Video Vision Transformer
The Transformer, which swept through natural language processing achieving state-of-the-art results, has also been found to be a very powerful architecture in computer vision. If it can handle image recognition, then it should be able to handle video recognition too, right? That is what we investigated.
TL;DR
The current mainstream approaches for video recognition (primarily action recognition) are 3D CNNs and 2D LSTMs. However, since 3D CNNs can only model short-range dependencies, inference on long video clips had to be performed using short clips. This is counterintuitive, so a mechanism using Transformers was proposed to handle long sequence data.
On the other hand, processing long sequence data with a standard Transformer has the drawback of requiring very large computational resources.
To address this, the existing Longformer, which can efficiently process long texts, was leveraged to enable both reduced computation and learning from long clips.
Compared to SOTA methods, training speed was improved by 16.1x and inference speed by 5.1x while maintaining comparable accuracy.
Longformer (Long Document Processing Model)
A natural language processing model that reduced the Transformer's computational resource requirement from O(n^2) to O(n*w), making it applicable to long texts (w: window size).
It is equipped with two attention mechanisms to reduce computational resources.

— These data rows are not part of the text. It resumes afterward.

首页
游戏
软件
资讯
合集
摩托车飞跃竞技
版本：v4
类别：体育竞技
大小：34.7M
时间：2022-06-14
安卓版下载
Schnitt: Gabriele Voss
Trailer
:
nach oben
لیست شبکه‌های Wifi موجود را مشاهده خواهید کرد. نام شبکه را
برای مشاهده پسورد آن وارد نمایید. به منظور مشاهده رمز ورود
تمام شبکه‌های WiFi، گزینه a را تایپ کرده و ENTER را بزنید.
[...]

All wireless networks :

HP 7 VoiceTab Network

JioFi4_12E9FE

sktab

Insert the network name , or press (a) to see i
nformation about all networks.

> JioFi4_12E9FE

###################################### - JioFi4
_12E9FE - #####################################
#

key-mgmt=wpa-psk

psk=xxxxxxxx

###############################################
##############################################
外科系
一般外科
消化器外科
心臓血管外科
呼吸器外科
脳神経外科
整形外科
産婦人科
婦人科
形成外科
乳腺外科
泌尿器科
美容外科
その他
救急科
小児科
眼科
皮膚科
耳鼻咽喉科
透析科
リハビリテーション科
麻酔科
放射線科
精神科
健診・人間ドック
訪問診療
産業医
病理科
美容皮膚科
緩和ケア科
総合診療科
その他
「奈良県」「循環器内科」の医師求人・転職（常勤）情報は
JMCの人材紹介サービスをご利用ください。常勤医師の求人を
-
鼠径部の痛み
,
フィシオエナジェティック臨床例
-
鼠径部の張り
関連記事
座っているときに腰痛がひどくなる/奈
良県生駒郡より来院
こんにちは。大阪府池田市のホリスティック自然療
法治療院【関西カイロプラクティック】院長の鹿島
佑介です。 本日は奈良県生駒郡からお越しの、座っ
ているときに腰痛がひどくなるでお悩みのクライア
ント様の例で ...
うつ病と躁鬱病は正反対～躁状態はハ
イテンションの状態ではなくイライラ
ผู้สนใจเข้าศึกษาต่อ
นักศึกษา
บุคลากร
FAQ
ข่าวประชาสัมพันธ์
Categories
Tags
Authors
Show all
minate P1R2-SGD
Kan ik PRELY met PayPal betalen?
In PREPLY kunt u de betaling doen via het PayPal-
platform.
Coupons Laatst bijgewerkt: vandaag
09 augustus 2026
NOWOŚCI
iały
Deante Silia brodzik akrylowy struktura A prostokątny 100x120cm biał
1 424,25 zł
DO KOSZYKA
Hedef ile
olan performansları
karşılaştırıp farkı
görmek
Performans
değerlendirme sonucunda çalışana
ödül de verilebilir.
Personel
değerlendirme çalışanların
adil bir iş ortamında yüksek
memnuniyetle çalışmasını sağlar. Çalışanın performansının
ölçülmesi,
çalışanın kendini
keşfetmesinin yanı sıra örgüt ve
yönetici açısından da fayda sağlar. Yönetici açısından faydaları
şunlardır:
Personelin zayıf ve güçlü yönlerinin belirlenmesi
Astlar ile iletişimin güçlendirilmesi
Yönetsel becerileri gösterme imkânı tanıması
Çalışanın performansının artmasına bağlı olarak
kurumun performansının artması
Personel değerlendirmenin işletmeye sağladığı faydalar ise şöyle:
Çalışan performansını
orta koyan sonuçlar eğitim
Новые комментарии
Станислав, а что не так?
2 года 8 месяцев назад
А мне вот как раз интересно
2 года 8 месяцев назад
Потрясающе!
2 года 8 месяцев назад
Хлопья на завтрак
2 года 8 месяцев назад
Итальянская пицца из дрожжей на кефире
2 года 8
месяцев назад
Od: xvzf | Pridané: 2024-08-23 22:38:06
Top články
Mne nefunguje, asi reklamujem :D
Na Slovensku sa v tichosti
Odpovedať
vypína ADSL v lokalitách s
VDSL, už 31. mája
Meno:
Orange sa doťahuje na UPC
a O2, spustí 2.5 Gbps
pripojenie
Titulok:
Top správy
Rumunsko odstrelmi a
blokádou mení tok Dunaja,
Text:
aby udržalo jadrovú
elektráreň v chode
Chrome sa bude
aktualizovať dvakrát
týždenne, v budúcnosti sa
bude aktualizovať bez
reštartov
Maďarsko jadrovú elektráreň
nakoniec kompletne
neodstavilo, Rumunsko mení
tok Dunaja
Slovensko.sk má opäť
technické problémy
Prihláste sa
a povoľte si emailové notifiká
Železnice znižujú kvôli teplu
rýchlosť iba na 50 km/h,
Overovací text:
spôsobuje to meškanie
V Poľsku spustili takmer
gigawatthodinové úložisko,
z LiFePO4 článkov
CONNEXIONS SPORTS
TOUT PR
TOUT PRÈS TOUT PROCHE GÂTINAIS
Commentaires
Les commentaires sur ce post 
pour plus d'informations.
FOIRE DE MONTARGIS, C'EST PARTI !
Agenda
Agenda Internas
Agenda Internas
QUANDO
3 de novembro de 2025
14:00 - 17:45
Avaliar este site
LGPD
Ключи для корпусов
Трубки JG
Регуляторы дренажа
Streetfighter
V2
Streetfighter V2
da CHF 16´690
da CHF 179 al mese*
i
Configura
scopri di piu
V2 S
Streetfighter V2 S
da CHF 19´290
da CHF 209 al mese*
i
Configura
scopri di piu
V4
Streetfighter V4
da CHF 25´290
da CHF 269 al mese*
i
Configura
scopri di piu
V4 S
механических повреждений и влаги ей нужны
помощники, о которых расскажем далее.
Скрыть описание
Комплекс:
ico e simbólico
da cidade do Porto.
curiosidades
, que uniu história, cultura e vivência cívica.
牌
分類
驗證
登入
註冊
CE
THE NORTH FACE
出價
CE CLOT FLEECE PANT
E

From left to right: Full n2 attention (standard attention), Sliding Window Attention, and Global+Sliding Attention.
-
Sliding window attention A structure that attends only to the immediate vicinity of each position. With a window size of w, attention is directed to 1/2w words on each side of the current position.
This reduces computational resources from O(n^2) to O(n*w).
Experiments showed that varying the window size per layer improves accuracy. Specifically, lower layers use smaller window sizes and upper layers use larger ones. This way, lower layers aggregate more local information while upper layers aggregate global information, leading to improved accuracy.
-
Global attention Used together with Sliding Window Attention. For words at specific positions, attention is directed to all words, and all words attend to those specific positions. In BERT, a [CLS] token is prepended to the first position and used for final classification, making the [CLS] token very important. Therefore, global attention is applied to the [CLS] token. The Video Transformer Network also applies global attention to the [CLS] token for the same reason.
Architecture
The overall architecture is shown below.
![vt_imgs/3.png]](/docs-imgs/論文解説/vt_imgs/3.png)
Components:
-
Spatial Backbone
The
f(x)part of the architecture that extracts spatial features from each frame. The module can be either a 2D CNN or a Transformer. In the ablation study, higher backbone performance led to higher action recognition accuracy. Also, fine-tuning outperformed using frozen weights. -
Temporal attention-based encoder
As described above, the Longformer is used. Specifically, spatial features extracted by the Spatial Backbone are passed through Positional Encoding before being input. Similar to BERT, a [CLS] token is prepended and used for the classification task.
In the ablation study, varying the depth of layers showed that deeper is not always better. This is reportedly because the videos in the dataset used were relatively short (around 10 seconds).
-
Classification MLP head A 2-layer MLP that takes the [CLS] token from the Temporal attention-based encoder as input. Outputs the classification result.
Ablation Experiments
Experiments were conducted on the Kinetics-400 dataset.
- Varying the number of frames and frame rate did not change accuracy.
- Regarding training and inference time, compared to SlowFast (a SOTA method), the model has more parameters but converges faster, achieving 16.1x speedup during training and 5.1x speedup during inference.
- Attention was qualitatively evaluated as follows. Since the weights on relevant regions were higher, attention was confirmed to be functioning properly.

(In a rappelling video, frames with similar content have higher weights.)